━━━ EXERCISE MATERIAL
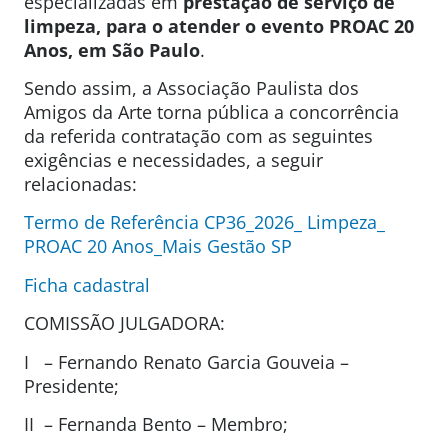
especializadas em
prestação de
serviço de
limpeza, para o atender o evento PROAC 20
Anos, em São Paulo
.
Sendo assim, a Associação Paulista dos
Amigos da Arte torna pública a concorrência
da referida contratação com as seguintes
exigências e necessidades, a seguir
relacionadas:
Termo de Referência CP36_2026_ Limpeza_
PROAC 20 Anos_Mais Gestão SP
Ficha cadastral
COMISSÃO JULGADORA:
I – Fernando Renato Garcia Gouveia –
Presidente;
II – Fernanda Bento – Membro;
━━━━━━
▶ [REQUIREMENT] For each record above, write out every line exactly and skip the pictures.

▶ [ANSWER SPACE]
especializadas em
prestação de
serviço de
limpeza, para o atender o evento PROAC 20
Anos, em São Paulo
.
Sendo assim, a Associação Paulista dos
Amigos da Arte torna pública a concorrência
da referida contratação com as seguintes
exigências e necessidades, a seguir
relacionadas:
Termo de Referência CP36_2026_ Limpeza_
PROAC 20 Anos_Mais Gestão SP
Ficha cadastral
COMISSÃO JULGADORA:
I – Fernando Renato Garcia Gouveia –
Presidente;
II – Fernanda Bento – Membro;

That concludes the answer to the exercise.